Task goal:
From the material beneath, pull every line with the word "انتشارات".

Given data:
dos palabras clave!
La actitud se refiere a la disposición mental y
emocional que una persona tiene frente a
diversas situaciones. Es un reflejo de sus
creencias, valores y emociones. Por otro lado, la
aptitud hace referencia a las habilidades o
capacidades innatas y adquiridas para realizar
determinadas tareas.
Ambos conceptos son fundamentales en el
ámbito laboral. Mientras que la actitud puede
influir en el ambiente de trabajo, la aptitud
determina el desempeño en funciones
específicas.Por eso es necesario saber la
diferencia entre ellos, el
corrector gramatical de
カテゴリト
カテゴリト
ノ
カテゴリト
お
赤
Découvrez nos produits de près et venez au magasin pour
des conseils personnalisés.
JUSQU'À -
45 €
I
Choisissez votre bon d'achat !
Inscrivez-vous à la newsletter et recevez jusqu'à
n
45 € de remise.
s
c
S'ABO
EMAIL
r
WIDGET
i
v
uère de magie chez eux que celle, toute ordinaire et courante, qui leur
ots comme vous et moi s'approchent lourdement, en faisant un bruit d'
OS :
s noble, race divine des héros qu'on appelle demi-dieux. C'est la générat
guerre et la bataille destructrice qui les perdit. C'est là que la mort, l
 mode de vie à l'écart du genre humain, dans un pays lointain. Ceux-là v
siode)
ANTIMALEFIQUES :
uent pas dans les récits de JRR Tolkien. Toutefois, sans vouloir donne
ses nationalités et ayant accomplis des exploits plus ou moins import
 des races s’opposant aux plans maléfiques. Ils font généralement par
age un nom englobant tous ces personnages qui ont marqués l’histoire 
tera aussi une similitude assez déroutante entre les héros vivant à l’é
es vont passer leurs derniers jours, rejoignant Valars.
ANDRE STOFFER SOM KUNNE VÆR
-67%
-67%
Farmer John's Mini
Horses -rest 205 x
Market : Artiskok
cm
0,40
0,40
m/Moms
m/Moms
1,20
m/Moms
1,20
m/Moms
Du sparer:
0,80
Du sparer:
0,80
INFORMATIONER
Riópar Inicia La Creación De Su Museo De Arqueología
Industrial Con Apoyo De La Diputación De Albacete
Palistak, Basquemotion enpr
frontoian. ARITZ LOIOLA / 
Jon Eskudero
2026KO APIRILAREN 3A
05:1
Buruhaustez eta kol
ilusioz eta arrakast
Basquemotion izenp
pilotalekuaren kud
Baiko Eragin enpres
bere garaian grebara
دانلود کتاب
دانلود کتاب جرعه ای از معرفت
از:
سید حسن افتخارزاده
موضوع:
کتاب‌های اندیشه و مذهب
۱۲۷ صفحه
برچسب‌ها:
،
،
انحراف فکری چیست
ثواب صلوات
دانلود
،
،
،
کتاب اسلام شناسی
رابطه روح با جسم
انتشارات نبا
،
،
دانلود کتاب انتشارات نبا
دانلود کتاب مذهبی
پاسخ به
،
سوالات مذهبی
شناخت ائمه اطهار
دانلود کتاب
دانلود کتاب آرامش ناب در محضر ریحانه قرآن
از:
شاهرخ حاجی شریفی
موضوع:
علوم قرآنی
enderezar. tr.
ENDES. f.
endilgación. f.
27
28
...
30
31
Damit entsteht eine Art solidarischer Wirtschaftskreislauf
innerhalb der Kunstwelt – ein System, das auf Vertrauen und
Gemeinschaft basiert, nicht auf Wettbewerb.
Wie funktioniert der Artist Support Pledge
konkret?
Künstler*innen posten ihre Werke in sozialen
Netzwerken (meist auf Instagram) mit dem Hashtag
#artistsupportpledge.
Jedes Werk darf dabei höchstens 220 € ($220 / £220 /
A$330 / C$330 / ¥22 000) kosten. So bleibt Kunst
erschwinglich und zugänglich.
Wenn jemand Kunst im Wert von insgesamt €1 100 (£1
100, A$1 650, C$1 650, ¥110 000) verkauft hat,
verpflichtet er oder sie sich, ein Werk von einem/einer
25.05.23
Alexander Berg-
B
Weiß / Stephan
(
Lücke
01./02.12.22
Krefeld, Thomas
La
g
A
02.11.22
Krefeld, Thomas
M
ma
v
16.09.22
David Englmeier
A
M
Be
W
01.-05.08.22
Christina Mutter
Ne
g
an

Solution to this task:
انتشارات نبا
دانلود کتاب انتشارات نبا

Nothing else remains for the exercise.